As they entered their 1964 homecoming game against Florida, Alabama was ranked No. 3 and Florida No. 9 in the AP Poll. Against the Gators, Alabama rallied for a 17–14 comeback victory after they scored ten unanswered points in the fourth quarter. After a scoreless first quarter, Florida took a 7–0 second quarter lead when Steve Spurrier threw a nine-yard touchdown pass to Randy Jackson. Alabama responded with a one-yard Steve Bowman touchdown run later in the quarter that tied the game 7–7 at halftime. In the third, the Gators retook the lead with a three-yard John Feiber touchdown run before the Crimson Tide started their fourth quarter rally. In the final period, a 30-yard Bowman touchdown run tied the game and a 21-yard David Ray field goal with just 3:06 left in the game. Spurrier then led the Gators on a drive that stalled at the Tide's seven-yard line where James Hall missed a field goal to tie the game and preserved the 17–14 Alabama win.

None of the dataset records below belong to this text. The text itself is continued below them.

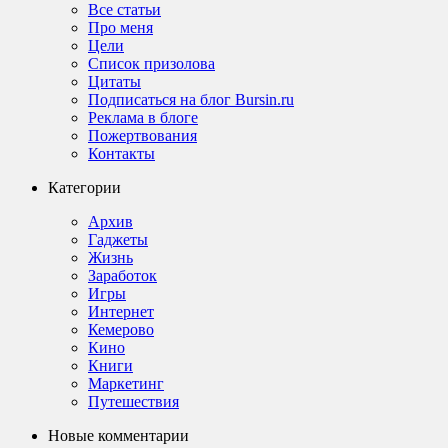
Все статьи
Про меня
Цели
Список призолова
Цитаты
Подписаться на блог Bursin.ru
Реклама в блоге
Пожертвования
Контакты
Категории
Архив
Гаджеты
Жизнь
Заработок
Игры
Интернет
Кемерово
Кино
Книги
Маркетинг
Путешествия
Новые комментарии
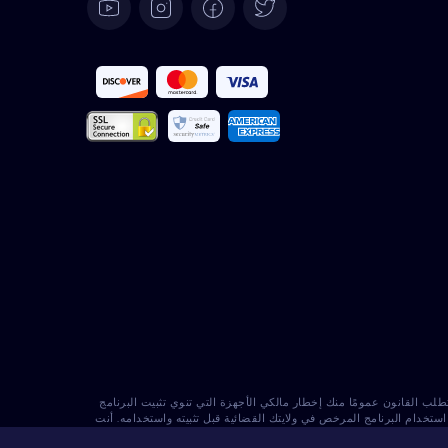
Deutsch
Español
Français
Italiano
Português
Türkçe
Polski
Română
ك. يتطلب القانون عمومًا منك إخطار مالكي الأجهزة التي تنوي تثبيت البرنامج
خدام البرنامج المرخص في ولايتك القضائية قبل تثبيته واستخدامه. أنت
Nederlands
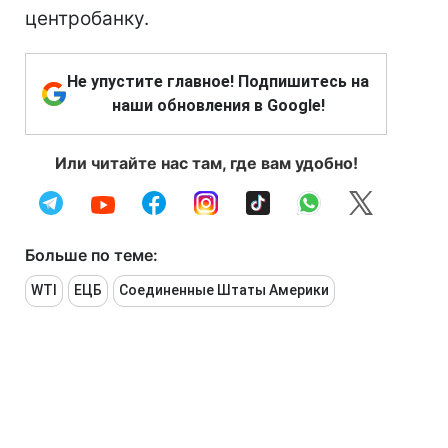
центробанку.
Не упустите главное! Подпишитесь на
наши обновления в Google!
Или читайте нас там, где вам удобно!
Больше по теме:
WTI
ЕЦБ
Соединенные Штаты Америки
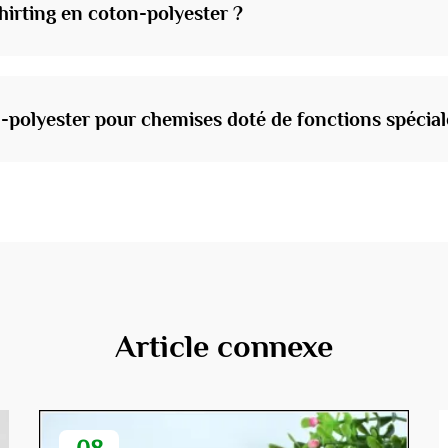
hirting en coton-polyester ?
-polyester pour chemises doté de fonctions spécial
Article connexe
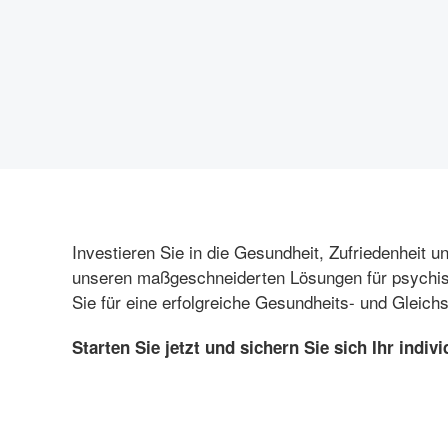
Investieren Sie in die Gesundheit, Zufriedenheit un
unseren maßgeschneiderten Lösungen für psychisc
Sie für eine erfolgreiche Gesundheits- und Gleichs
Starten Sie jetzt und sichern Sie sich Ihr indi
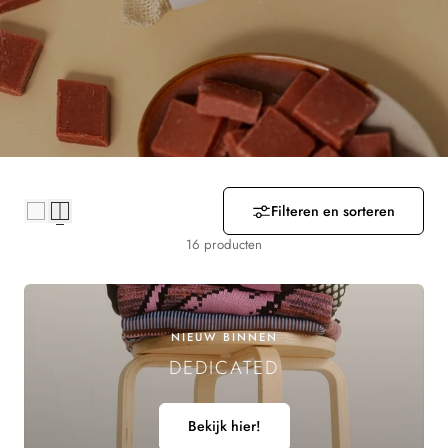
Z
A
M
E
L
Filteren en sorteren
I
16 producten
N
G
NIEUW BINNEN
:
DEDICATED
Bekijk hier!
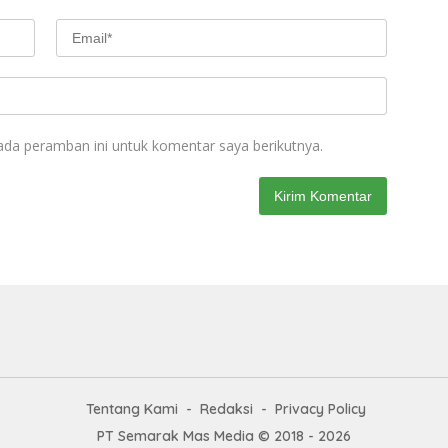
ada peramban ini untuk komentar saya berikutnya.
Tentang Kami
Redaksi
Privacy Policy
PT Semarak Mas Media © 2018 - 2026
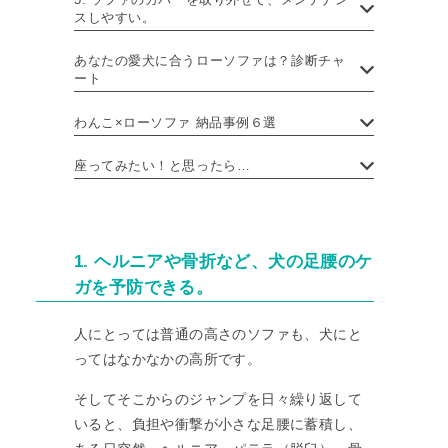
スしやすい。
あなたの愛犬に合うローソファは？診断チャ
ート
わんこ×ローソファ 納品事例６選
座ってみたい！と思ったら…
1. ヘルニアや骨折など、犬の足腰のケ
ガを予防できる。
人にとっては普通の高さのソファも、犬にと
ってはなかなかの高所です。
そしてそこからのジャンプを日々繰り返して
いると、負担や衝撃が小さな足腰に蓄積し、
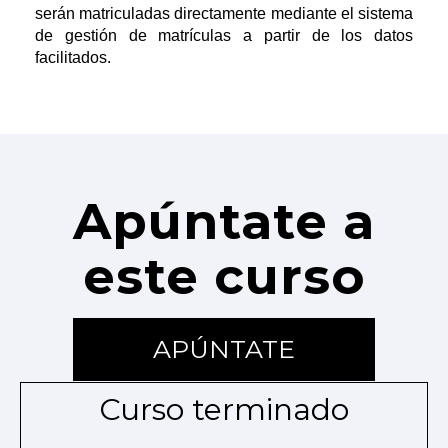
serán matriculadas directamente mediante el sistema 
de gestión de matrículas a partir de los datos 
facilitados.
Apúntate a
este curso
APÚNTATE
Curso terminado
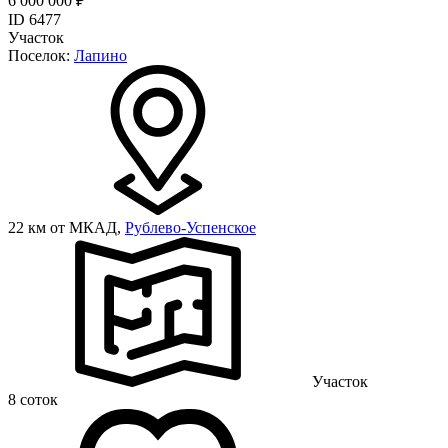
6 000 000 ₽
ID 6477
Участок
Поселок:
Лапино
22 км от МКАД,
Рублево-Успенское
Участок
8 соток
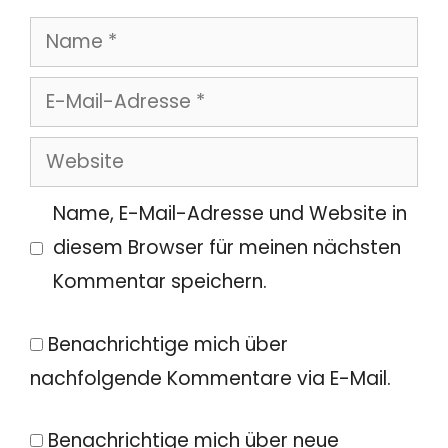
Name
E-
Mail-
Website
Adresse
Name, E-Mail-Adresse und Website in
diesem Browser für meinen nächsten
Kommentar speichern.
Benachrichtige mich über
nachfolgende Kommentare via E-Mail.
Benachrichtige mich über neue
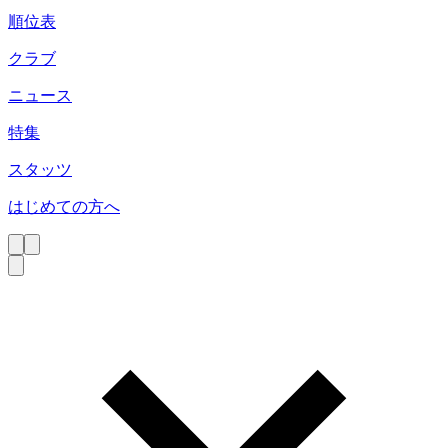
順位表
クラブ
ニュース
特集
スタッツ
はじめての方へ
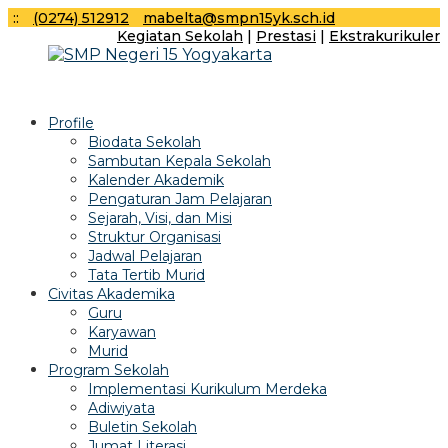
:
:
(0274) 512912
mabelta@smpn15yk.sch.id
Kegiatan Sekolah
|
Prestasi
|
Ekstrakurikuler
Profile
Biodata Sekolah
Sambutan Kepala Sekolah
Kalender Akademik
Pengaturan Jam Pelajaran
Sejarah, Visi, dan Misi
Struktur Organisasi
Jadwal Pelajaran
Tata Tertib Murid
Civitas Akademika
Guru
Karyawan
Murid
Program Sekolah
Implementasi Kurikulum Merdeka
Adiwiyata
Buletin Sekolah
Jumat Literasi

| Team | 1 | 2 | 3 | 4 | Total |
|---|---|---|---|---|---|
| #9 Florida | 0 | 7 | 7 | 0 | 14 |
| • #3 Alabama | 0 | 7 | 0 | 10 | 17 |

===Auburn===
The Gators beat the favored Auburn Tigers 14–0. The Gators picked off four passes, returning one for an 84-yard touchdown, and recovered three fumbles. Spurrier ran in the final score from 5 yards out.

===Georgia===
Despite Georgia's overall advantage in the series, Florida enjoyed a 10-2 streak from 1952 to 1963 under head coaches Bob Woodruff and Ray Graves. That changed with the arrival of Vince Dooley as the new head coach of the underdog 1964 Georgia Bulldogs. In a game where the Bulldogs' quarterback failed to complete a single pass and was intercepted twice, Dooleys' 'Dogs relied on their running game, a staunch second-half defense, and a little bit of luck to beat Graves' tenth-ranked Gators. With the game tied at 7-7 in the fourth quarter, Bulldogs placekicker Bob Etter lined up for a potential game-winning field goal. Instead, in a wild broken play, the Bulldogs' center and placeholder mishandled the snap, but Etter picked up the bobbled ball and ran it for a touchdown to win the game 14-7.

===Florida State===
This season was also notable as the first in which the Florida State Seminoles defeated the Gators. Even though many of the early games in the series were close (and the 1961 contest ended in a 3–3 tie), Florida State had yet to beat their in-state rivals in six attempts. The 1964 game would be the first time that the Gators would journey to Doak Campbell Stadium, and the Seminoles under coach Bill Peterson were enjoying their best season since joining the ranks of major college football programs. However, the Gators still felt confident that another victory was in the offing, coming out onto the playing field with the boast "Never, FSU, Never!" attached to their helmets.

Florida State quarterback Steve Tensi hit Fred Biletnikoff with a first-half touchdown, helping the Seminoles to a 13–0 lead at the half as the Gator offense fumbled four times, including once at the FSU one-yard line. Florida, led by quarterback Steve Spurrier, finally scored in the 3rd quarter to cut the lead to 13–7, but were unable to find the endzone again. Les Murdock kicked a 42-yard field goal to secure the win for FSU, 16–7.

===Miami (FL)===
Florida defeated the Miami Hurricanes, 12–10.

===LSU===
UF achieved a 20–6 win over the No. 7 Tigers. Particularly noteworthy is the fact that it was Spurrier's first win over LSU – the first of a long win streak that he would have over the Tigers as a player and head coach.